The proof of this statement lies in the films which Lam has made since returning to Hong Kong: _Full Alert_, _The Suspect_, and this, _Victim_. Starring the intense Lau Ching Wan, an actor who may one day give Chow Yun-Fat a run for his money, this is an offbeat mixture of horror and crime film. That the combination works so well is testament to Lam's direction and screenplay. Wan's character is a former employee of the national mint, whose lost his job and is kidnapped one day by a group of criminals who leave him, hanging by his heels, in a deserted hotel, haunted by the ghosts of the former owners, victims of a murder-suicide. Wan uses this background as a sort of cover as he seemingly becomes possessed and acts strangely.
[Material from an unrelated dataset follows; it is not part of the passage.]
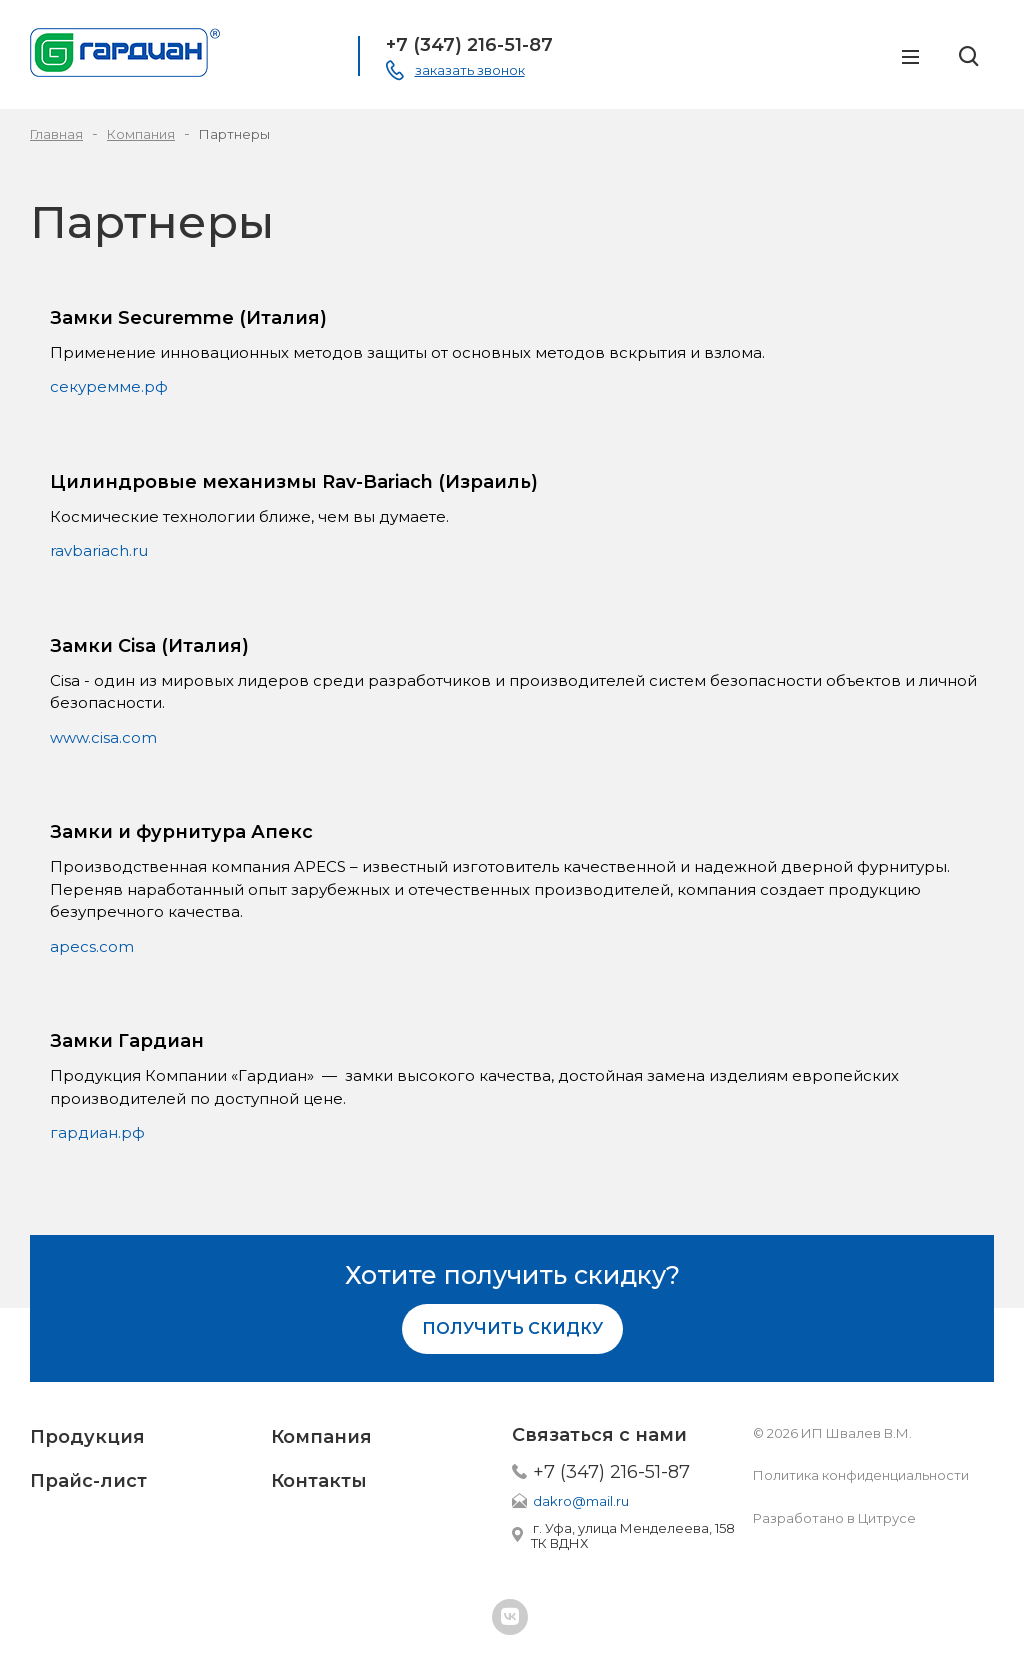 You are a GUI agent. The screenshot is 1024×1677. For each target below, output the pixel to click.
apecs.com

His girlfriend and the cop on the case don't know what to make of his actions--sudden, irrational outbursts, digging in the garden late at night, leading the police on high-speed car chases. When the answer comes, it's as much a surprise to us as to the other characters and the final 30-45 minutes of the film are unrelentingly grim and downbeat, with a nihilistic finale, similar to that of _Full Alert_.

Lam is still a director to be reckoned with and he's still adding gems to a resume that already contains such classics as _City on Fire_ and _Full Contact_. Perhaps he'll get his second chance at a Hollywood career--lord knows, he deserves it!